**Exercise goal:** Below are some entries. Repeat exactly the lines from the one with "Morante, Parentis, Bautista, Pau, Toreo, Andalucía" through the one with "as votações em", and only those.

[Provided records]

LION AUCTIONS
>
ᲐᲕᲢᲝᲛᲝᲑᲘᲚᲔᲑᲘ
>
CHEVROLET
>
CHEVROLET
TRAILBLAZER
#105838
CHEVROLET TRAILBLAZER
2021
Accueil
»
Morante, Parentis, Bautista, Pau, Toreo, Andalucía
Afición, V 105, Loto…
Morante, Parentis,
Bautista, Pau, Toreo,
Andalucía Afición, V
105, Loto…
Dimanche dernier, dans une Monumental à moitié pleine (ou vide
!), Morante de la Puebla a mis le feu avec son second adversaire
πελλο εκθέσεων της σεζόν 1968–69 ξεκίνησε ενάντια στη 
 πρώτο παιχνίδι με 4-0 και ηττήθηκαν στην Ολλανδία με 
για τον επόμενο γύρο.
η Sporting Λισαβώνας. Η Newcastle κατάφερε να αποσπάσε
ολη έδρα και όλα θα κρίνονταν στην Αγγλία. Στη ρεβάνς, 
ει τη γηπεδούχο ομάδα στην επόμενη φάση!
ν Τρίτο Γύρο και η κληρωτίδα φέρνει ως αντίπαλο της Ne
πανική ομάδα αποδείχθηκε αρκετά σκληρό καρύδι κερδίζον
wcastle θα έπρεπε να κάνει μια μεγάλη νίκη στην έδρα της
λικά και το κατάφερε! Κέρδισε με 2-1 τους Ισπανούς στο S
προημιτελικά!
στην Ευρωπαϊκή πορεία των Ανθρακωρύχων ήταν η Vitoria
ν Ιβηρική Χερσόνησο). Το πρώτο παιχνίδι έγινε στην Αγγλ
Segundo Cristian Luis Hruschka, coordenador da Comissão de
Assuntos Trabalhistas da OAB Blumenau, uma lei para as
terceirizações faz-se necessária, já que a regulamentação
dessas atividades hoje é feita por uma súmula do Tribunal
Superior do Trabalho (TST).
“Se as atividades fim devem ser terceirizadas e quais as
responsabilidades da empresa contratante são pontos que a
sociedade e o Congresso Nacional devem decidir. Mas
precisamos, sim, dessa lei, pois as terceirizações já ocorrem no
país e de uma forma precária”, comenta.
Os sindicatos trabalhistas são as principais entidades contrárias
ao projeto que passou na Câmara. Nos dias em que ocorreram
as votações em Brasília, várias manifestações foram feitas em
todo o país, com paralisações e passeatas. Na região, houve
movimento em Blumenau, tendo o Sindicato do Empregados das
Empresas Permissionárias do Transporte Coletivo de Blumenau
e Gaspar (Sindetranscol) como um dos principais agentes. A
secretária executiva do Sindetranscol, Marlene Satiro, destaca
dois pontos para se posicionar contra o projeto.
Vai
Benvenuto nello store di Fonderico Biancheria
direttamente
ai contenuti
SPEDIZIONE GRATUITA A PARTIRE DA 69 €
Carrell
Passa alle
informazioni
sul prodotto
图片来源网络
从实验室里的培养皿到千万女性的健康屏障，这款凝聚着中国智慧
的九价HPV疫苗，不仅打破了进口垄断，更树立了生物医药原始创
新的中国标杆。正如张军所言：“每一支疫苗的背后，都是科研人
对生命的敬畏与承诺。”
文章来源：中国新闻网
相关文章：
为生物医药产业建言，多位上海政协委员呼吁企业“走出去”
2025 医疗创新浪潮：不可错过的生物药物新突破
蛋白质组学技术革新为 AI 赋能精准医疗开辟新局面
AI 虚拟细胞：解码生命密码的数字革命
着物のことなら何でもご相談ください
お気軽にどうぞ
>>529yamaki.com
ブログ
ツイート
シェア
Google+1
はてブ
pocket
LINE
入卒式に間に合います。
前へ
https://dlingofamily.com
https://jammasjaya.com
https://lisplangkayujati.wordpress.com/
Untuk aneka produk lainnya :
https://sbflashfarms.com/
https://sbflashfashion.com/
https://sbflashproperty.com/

[/Provided records]

**Response area:**
Morante, Parentis, Bautista, Pau, Toreo, Andalucía
Afición, V 105, Loto…
Morante, Parentis,
Bautista, Pau, Toreo,
Andalucía Afición, V
105, Loto…
Dimanche dernier, dans une Monumental à moitié pleine (ou vide
!), Morante de la Puebla a mis le feu avec son second adversaire
πελλο εκθέσεων της σεζόν 1968–69 ξεκίνησε ενάντια στη 
 πρώτο παιχνίδι με 4-0 και ηττήθηκαν στην Ολλανδία με 
για τον επόμενο γύρο.
η Sporting Λισαβώνας. Η Newcastle κατάφερε να αποσπάσε
ολη έδρα και όλα θα κρίνονταν στην Αγγλία. Στη ρεβάνς, 
ει τη γηπεδούχο ομάδα στην επόμενη φάση!
ν Τρίτο Γύρο και η κληρωτίδα φέρνει ως αντίπαλο της Ne
πανική ομάδα αποδείχθηκε αρκετά σκληρό καρύδι κερδίζον
wcastle θα έπρεπε να κάνει μια μεγάλη νίκη στην έδρα της
λικά και το κατάφερε! Κέρδισε με 2-1 τους Ισπανούς στο S
προημιτελικά!
στην Ευρωπαϊκή πορεία των Ανθρακωρύχων ήταν η Vitoria
ν Ιβηρική Χερσόνησο). Το πρώτο παιχνίδι έγινε στην Αγγλ
Segundo Cristian Luis Hruschka, coordenador da Comissão de
Assuntos Trabalhistas da OAB Blumenau, uma lei para as
terceirizações faz-se necessária, já que a regulamentação
dessas atividades hoje é feita por uma súmula do Tribunal
Superior do Trabalho (TST).
“Se as atividades fim devem ser terceirizadas e quais as
responsabilidades da empresa contratante são pontos que a
sociedade e o Congresso Nacional devem decidir. Mas
precisamos, sim, dessa lei, pois as terceirizações já ocorrem no
país e de uma forma precária”, comenta.
Os sindicatos trabalhistas são as principais entidades contrárias
ao projeto que passou na Câmara. Nos dias em que ocorreram
as votações em Brasília, várias manifestações foram feitas em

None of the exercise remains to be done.